---------- RAW DATA ----------

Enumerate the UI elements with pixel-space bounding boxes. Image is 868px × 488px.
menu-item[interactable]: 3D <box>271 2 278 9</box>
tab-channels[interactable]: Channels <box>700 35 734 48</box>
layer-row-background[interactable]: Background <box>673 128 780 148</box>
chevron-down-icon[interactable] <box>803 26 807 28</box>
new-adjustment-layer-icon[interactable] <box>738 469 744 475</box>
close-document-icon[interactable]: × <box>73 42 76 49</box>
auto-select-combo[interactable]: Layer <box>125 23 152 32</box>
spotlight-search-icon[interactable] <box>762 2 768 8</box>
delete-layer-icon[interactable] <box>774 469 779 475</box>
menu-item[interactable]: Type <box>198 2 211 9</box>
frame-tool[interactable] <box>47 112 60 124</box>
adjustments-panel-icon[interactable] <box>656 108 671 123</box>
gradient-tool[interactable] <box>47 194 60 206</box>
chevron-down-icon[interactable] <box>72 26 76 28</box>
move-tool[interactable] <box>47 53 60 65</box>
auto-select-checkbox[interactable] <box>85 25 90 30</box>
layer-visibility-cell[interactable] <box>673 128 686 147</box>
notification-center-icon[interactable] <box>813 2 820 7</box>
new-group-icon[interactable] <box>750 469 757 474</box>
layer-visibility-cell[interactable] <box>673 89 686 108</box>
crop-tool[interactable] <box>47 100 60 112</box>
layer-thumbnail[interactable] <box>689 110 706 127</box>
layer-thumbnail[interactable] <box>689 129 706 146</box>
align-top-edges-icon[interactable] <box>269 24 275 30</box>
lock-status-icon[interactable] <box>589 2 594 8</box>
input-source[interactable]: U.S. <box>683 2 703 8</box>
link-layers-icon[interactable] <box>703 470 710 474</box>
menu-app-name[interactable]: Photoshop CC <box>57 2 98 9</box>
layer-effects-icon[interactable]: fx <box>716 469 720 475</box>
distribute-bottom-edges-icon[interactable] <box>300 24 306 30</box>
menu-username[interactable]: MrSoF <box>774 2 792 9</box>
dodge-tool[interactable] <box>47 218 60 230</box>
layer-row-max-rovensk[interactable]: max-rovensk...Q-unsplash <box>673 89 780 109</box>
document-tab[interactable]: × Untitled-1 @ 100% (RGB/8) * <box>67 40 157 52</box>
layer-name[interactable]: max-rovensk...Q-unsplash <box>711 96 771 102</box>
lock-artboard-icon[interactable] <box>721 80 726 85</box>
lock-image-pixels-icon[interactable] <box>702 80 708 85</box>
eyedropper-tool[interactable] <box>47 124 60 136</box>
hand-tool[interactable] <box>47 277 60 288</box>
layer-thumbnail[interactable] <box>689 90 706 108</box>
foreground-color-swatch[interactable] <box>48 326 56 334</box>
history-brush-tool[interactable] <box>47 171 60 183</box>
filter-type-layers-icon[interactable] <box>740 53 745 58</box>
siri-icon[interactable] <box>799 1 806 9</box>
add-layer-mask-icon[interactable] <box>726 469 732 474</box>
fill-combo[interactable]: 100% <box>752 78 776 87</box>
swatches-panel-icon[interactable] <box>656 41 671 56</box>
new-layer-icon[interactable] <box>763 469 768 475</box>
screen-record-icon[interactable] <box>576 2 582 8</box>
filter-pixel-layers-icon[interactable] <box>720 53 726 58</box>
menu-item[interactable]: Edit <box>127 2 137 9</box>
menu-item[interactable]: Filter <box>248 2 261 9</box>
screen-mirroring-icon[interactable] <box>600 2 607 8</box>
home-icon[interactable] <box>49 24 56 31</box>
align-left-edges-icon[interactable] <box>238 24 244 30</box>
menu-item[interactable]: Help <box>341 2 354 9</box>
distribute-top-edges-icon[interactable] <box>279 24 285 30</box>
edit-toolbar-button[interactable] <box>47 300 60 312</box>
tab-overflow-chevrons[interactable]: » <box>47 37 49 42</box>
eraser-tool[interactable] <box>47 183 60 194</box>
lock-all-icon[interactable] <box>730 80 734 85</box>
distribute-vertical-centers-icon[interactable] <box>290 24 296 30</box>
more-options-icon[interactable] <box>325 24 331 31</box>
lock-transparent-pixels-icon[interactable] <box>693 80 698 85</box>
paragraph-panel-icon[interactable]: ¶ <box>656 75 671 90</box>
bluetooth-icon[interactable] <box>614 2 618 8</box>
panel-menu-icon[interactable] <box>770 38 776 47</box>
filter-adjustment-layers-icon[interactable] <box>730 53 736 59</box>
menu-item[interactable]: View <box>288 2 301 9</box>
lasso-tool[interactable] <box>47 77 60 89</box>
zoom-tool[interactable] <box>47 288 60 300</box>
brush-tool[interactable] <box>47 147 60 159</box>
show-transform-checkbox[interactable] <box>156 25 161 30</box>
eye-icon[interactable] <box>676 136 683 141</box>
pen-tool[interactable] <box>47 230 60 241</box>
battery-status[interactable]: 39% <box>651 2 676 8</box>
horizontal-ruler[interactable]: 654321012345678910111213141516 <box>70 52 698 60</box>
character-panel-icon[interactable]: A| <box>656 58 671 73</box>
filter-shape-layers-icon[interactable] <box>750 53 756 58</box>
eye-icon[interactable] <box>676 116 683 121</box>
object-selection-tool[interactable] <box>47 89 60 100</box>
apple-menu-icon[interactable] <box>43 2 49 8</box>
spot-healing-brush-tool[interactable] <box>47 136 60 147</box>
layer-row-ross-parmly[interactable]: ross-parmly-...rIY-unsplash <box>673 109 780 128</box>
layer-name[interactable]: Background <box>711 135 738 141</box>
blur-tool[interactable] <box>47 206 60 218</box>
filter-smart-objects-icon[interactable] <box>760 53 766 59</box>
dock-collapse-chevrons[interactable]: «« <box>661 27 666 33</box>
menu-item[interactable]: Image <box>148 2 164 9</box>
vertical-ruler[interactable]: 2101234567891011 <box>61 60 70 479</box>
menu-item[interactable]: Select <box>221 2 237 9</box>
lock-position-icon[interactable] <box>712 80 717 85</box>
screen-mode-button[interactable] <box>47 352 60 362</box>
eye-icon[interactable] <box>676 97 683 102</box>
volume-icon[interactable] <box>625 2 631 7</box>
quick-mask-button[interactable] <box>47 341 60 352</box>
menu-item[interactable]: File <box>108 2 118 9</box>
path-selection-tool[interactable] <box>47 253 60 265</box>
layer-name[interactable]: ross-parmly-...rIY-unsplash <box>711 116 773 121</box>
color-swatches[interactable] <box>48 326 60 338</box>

----------
---------- RAW DATA ----------

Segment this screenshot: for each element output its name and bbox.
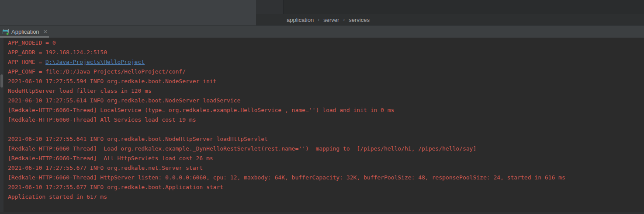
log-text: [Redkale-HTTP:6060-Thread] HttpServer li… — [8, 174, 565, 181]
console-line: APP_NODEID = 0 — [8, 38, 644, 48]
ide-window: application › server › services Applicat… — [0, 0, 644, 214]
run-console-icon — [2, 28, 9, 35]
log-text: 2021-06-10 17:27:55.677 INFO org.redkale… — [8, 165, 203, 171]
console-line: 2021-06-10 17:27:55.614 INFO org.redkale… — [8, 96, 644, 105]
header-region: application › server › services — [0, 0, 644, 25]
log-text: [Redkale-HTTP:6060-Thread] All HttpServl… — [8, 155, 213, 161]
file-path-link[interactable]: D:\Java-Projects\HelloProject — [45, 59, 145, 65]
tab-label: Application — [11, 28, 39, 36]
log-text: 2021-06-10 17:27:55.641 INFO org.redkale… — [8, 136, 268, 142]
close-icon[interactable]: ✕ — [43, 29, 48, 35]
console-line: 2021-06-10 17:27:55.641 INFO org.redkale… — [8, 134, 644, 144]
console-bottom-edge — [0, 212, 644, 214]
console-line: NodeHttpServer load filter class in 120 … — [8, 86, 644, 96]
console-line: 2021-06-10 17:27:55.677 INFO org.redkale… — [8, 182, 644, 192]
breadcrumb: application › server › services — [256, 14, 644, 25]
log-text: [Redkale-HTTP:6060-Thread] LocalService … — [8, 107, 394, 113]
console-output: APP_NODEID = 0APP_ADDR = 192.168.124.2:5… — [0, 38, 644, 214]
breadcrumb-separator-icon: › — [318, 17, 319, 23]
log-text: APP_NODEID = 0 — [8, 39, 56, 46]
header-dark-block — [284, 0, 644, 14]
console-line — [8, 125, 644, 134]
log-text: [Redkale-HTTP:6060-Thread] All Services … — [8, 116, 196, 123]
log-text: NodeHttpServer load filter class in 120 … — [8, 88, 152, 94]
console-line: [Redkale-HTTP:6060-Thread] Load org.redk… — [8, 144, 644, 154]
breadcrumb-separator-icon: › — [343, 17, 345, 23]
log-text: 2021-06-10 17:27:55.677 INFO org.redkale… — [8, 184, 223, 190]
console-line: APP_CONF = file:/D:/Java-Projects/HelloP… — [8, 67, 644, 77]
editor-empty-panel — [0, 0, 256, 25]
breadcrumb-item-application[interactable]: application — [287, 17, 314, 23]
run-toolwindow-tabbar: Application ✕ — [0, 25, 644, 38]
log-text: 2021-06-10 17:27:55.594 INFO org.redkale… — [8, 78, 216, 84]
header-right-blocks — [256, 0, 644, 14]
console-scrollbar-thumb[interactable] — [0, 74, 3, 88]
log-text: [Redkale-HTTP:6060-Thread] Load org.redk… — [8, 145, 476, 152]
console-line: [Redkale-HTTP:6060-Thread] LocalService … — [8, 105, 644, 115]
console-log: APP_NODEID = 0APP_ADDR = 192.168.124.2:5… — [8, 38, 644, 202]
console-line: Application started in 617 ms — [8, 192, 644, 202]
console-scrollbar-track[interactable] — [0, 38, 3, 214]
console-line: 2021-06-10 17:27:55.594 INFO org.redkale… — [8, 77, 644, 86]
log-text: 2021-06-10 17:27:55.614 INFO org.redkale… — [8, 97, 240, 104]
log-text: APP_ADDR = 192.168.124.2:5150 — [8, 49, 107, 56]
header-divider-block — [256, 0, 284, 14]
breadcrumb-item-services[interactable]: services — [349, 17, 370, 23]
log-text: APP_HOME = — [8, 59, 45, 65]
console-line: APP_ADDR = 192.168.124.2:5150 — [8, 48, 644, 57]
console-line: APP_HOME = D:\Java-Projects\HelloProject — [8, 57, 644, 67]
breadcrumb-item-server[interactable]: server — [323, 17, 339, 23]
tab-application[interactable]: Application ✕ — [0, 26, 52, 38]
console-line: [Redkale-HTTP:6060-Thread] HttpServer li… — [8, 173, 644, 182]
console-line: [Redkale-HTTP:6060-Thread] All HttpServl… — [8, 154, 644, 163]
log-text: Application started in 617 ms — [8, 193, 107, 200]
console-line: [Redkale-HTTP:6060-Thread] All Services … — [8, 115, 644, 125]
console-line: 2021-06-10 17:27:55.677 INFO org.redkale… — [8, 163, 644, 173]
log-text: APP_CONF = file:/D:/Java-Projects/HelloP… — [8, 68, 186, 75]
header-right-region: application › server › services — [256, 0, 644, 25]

----------
---------- RAW DATA ----------

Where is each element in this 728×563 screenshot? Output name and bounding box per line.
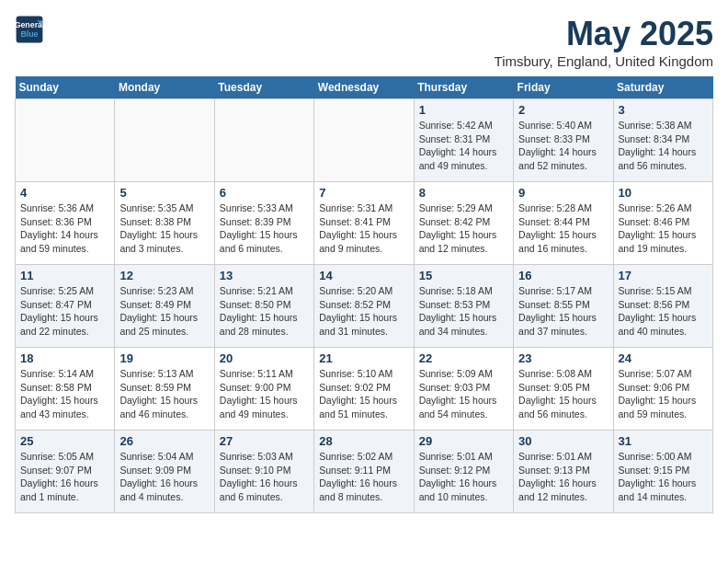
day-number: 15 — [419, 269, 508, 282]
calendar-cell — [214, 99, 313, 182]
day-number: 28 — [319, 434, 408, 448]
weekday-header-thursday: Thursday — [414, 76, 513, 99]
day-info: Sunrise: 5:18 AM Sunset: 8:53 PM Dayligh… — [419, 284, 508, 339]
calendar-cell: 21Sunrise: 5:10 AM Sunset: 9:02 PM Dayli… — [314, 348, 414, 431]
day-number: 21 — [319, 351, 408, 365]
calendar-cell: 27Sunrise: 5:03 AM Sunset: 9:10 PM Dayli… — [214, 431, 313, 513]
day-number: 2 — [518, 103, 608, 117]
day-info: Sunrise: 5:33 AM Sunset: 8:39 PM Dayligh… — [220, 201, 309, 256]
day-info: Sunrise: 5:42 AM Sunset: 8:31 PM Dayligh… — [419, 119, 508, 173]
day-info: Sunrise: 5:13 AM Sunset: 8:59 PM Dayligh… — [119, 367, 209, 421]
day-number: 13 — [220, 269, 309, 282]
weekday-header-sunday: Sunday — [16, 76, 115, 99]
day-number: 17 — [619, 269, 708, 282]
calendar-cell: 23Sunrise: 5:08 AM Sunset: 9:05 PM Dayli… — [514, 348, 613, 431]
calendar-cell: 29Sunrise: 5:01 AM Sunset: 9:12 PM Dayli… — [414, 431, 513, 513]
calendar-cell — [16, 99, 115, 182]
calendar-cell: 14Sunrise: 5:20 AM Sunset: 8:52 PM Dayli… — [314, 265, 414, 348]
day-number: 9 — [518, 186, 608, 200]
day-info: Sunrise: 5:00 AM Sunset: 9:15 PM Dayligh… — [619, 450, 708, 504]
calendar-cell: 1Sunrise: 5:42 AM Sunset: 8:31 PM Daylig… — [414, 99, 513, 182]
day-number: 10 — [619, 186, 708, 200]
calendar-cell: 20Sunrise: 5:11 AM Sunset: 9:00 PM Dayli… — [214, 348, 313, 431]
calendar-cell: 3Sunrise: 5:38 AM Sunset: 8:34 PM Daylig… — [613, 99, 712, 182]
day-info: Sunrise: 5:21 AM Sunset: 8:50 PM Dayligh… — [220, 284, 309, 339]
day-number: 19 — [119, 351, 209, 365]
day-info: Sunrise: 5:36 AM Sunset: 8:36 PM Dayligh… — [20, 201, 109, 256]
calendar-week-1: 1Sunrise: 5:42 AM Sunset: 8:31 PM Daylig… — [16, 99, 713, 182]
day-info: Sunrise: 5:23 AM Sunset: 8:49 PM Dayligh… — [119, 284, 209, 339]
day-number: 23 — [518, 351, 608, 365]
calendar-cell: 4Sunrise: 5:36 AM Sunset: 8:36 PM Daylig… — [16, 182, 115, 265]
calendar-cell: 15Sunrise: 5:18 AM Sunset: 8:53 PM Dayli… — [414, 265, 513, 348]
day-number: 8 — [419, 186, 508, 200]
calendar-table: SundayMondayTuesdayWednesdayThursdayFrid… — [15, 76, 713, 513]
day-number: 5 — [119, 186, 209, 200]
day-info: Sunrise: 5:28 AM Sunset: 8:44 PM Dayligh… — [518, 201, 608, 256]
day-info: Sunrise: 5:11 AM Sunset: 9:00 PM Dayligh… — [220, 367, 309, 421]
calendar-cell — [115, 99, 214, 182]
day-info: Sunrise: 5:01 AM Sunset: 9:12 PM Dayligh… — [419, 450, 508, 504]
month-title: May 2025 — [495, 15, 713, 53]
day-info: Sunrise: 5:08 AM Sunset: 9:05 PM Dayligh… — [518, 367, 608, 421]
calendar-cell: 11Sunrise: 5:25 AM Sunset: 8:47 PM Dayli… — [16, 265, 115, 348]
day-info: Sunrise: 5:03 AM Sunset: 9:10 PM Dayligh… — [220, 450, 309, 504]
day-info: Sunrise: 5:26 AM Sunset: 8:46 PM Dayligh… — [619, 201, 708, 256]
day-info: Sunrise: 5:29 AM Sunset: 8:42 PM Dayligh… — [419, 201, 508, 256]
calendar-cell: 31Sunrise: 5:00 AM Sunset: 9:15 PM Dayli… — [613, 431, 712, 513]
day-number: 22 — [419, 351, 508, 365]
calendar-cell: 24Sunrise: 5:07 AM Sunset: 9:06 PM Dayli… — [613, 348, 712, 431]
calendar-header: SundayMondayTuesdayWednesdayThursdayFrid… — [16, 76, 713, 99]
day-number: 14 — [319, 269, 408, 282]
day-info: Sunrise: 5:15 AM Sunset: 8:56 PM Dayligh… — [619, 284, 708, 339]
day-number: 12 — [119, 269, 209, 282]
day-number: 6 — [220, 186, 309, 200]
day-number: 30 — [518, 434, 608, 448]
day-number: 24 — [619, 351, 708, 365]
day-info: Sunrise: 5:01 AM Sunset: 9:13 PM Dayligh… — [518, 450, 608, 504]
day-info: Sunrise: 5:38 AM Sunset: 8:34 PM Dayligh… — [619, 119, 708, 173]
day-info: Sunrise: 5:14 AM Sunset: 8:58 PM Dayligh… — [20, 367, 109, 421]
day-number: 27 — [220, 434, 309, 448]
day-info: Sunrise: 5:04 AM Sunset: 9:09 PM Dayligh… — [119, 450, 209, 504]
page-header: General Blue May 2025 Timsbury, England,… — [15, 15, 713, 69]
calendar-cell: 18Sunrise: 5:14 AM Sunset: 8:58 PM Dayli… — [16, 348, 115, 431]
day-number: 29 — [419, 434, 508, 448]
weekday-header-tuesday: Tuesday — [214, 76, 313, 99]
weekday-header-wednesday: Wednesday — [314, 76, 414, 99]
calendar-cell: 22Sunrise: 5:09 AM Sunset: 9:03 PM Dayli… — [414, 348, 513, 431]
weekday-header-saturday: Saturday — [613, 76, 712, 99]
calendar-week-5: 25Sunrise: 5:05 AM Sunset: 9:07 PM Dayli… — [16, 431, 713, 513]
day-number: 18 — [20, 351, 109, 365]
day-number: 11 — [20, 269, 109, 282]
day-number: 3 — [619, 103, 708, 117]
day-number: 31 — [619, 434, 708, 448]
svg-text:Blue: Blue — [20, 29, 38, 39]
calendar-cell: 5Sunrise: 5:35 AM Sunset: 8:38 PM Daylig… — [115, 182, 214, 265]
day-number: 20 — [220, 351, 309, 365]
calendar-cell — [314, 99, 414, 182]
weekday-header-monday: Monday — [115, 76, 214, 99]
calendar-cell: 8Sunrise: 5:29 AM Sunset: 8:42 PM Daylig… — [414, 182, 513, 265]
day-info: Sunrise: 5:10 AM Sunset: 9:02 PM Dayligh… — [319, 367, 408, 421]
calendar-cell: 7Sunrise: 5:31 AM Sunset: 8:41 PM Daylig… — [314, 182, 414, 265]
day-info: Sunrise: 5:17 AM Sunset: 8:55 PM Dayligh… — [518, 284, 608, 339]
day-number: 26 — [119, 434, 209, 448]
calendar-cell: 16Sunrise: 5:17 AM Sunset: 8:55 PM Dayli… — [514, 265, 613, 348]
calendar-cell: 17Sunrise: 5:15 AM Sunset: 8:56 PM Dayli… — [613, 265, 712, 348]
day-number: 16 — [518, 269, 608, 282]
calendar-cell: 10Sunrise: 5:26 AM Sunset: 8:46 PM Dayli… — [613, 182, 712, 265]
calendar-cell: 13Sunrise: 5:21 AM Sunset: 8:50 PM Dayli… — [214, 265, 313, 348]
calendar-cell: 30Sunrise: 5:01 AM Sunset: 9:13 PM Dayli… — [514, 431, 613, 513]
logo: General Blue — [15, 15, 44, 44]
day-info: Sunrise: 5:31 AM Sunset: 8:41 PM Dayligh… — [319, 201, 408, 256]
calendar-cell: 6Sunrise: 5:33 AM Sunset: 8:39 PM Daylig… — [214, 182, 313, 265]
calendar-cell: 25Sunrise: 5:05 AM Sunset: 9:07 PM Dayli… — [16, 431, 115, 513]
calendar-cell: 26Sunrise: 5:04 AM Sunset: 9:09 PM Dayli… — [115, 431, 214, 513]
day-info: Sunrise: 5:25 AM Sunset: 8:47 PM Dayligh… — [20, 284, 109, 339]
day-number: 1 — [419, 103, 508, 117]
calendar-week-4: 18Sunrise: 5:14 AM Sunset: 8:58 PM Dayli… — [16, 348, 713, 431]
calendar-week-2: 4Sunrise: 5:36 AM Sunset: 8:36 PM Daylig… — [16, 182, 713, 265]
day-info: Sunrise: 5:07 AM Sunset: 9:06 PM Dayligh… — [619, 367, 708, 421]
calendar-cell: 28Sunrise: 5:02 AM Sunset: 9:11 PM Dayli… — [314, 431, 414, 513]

----------

• _WORK ORDER_:
Collect the lines of the data that carry the word "bounding".

• _SOLUTION TO THIS PROBLEM_:
Enumerate the UI elements with pixel-space bounding boxes. Image is 868px × 488px.
Where is each element in this 728×563 screenshot? Output name and bounding box per line.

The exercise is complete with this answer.